[Source records]

=-=-=-=-=

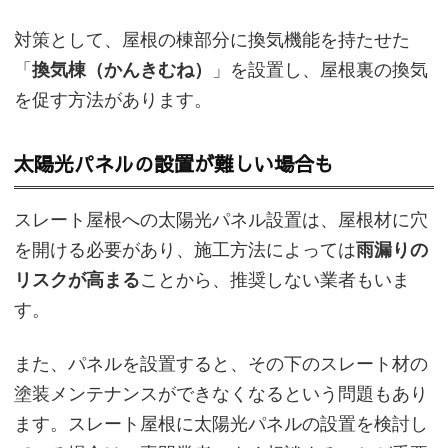
対策として、屋根の棟部分に換気機能を持たせた
「
換気棟（かんきむね）
」を設置し、屋根裏の換気
を促す方法があります。
太陽光パネルの設置が難しい場合も
スレート屋根への太陽光パネル設置は、屋根材に穴
を開ける必要があり、施工方法によっては
雨漏りの
リスクが高まる
ことから、推奨しない業者もいま
す。
また、パネルを設置すると、その下のスレート材の
塗装メンテナンスができなくなるという問題もあり
ます。スレート屋根に太陽光パネルの設置を検討し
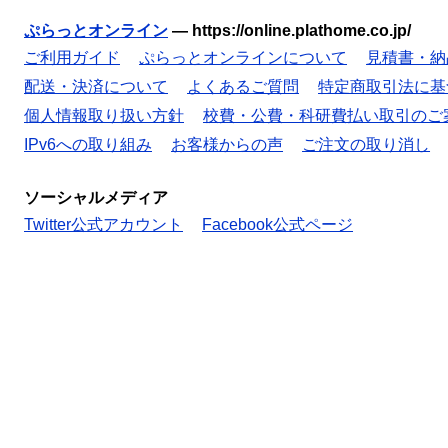
ぷらっとオンライン
—
https://online.plathome.co.jp/
ご利用ガイド
ぷらっとオンラインについて
見積書・納
配送・決済について
よくあるご質問
特定商取引法に基
個人情報取り扱い方針
校費・公費・科研費払い取引のご
IPv6への取り組み
お客様からの声
ご注文の取り消し
ソーシャルメディア
Twitter公式アカウント
Facebook公式ページ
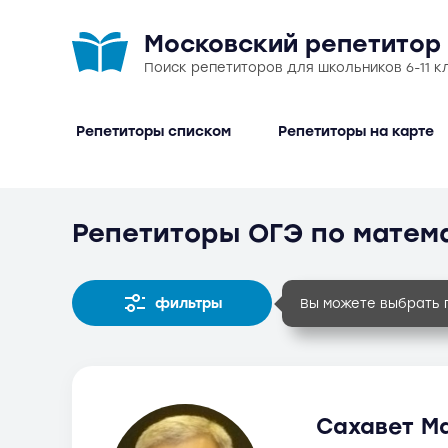
Московский репетитор
Поиск репетиторов для школьников 6-11 к
Репетиторы списком
Репетиторы на карте
Репетиторы ОГЭ по матема
фильтры
Вы можете выбрать 
Сахавет Ма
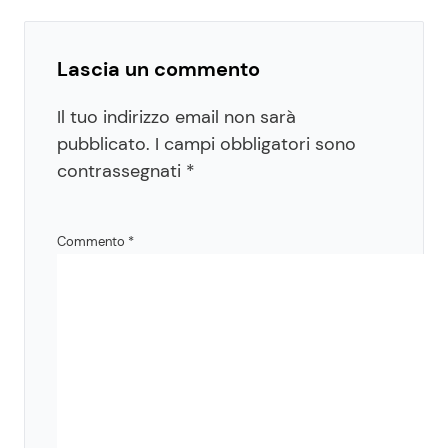
Lascia un commento
Il tuo indirizzo email non sarà
pubblicato.
I campi obbligatori sono
contrassegnati
*
Commento
*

=-=-=-=-=

All lines of the records above with the word "Репетиторы" in them are to be copied.

Репетиторы списком
Репетиторы на карте
Репетиторы ОГЭ по матема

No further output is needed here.